PROBLEM DETAILS – In the records below, find the line holding "V & S GmbH (776, 1018)" and the line holding "Commandes (810, 795)". Set down both, with every line between them, exactly.

RECORDS SUPPLIED –
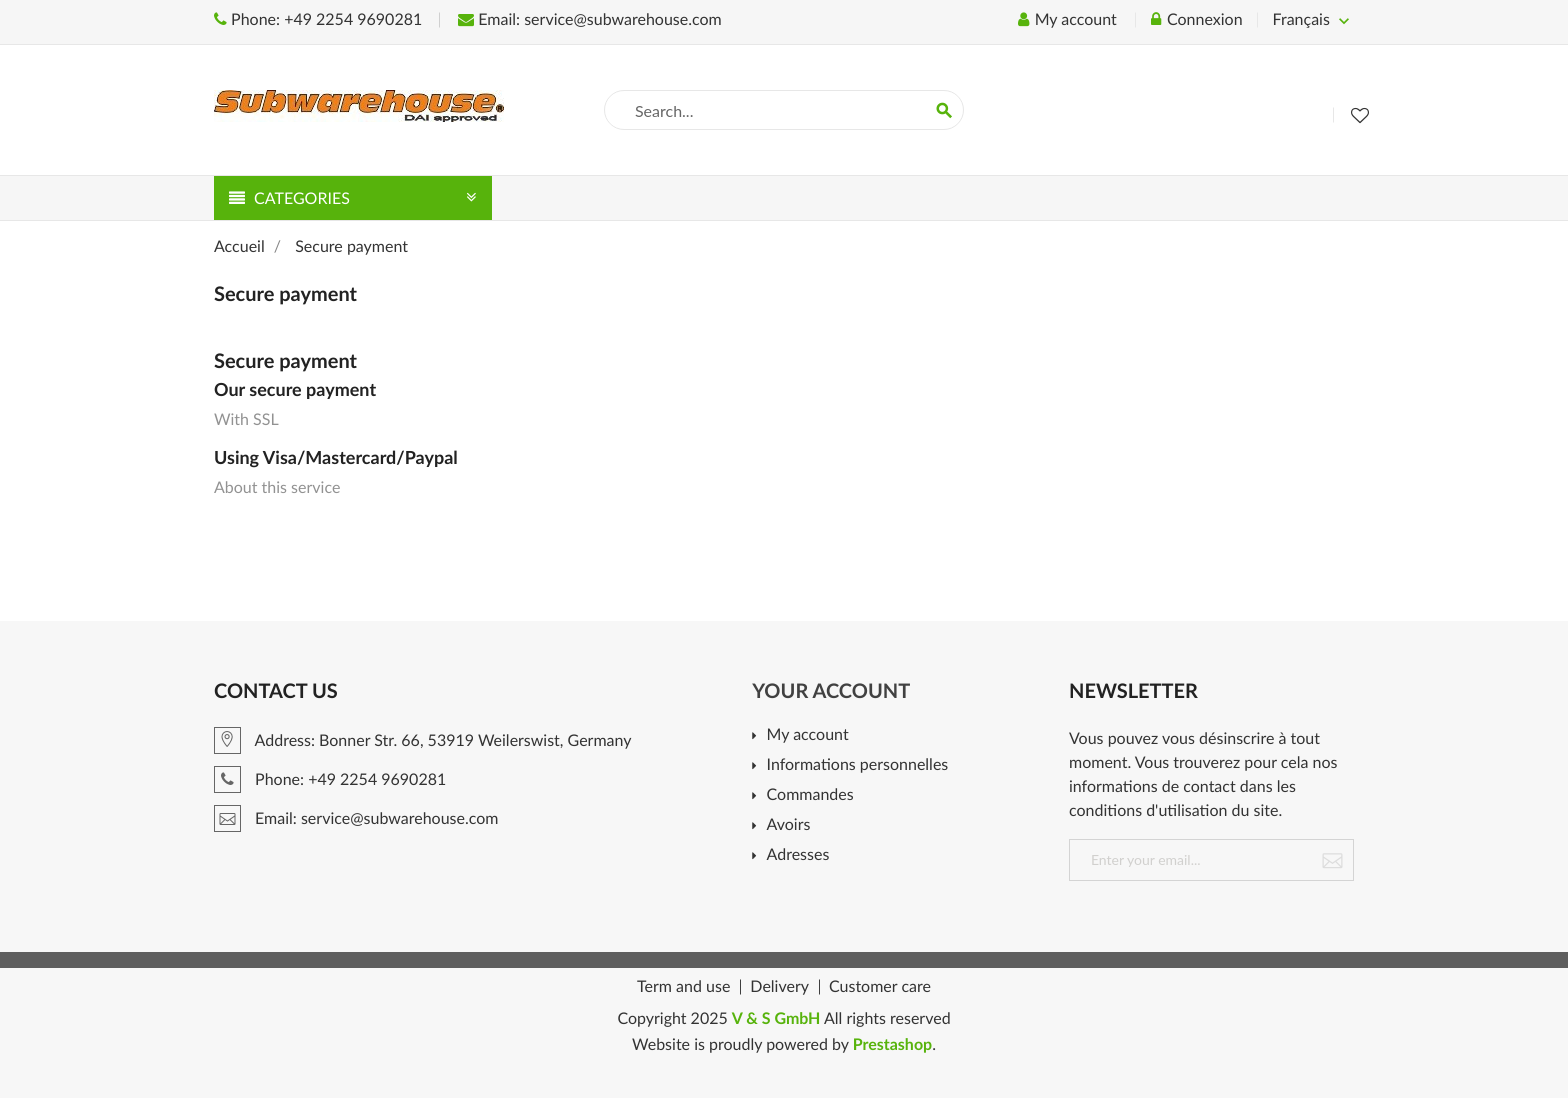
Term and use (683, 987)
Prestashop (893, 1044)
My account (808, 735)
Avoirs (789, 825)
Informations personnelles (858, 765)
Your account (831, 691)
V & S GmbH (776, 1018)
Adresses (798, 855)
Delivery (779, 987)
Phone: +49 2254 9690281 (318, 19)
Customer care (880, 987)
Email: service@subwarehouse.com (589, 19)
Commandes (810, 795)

==

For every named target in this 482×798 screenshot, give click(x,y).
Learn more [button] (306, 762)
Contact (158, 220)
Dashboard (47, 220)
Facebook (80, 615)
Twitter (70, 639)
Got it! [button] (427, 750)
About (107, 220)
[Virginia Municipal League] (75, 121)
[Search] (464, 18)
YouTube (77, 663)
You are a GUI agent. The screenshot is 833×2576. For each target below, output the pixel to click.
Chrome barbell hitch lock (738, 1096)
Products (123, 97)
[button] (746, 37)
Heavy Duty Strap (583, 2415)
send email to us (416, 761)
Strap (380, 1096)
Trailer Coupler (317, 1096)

SOLVED EXERCISE –
V & S GmbH (776, 1018)
Adresses (798, 855)
Delivery (779, 987)
Phone: +49 2254 9690281 (318, 19)
Customer care (880, 987)
Email: service@subwarehouse.com (589, 19)
Commandes (810, 795)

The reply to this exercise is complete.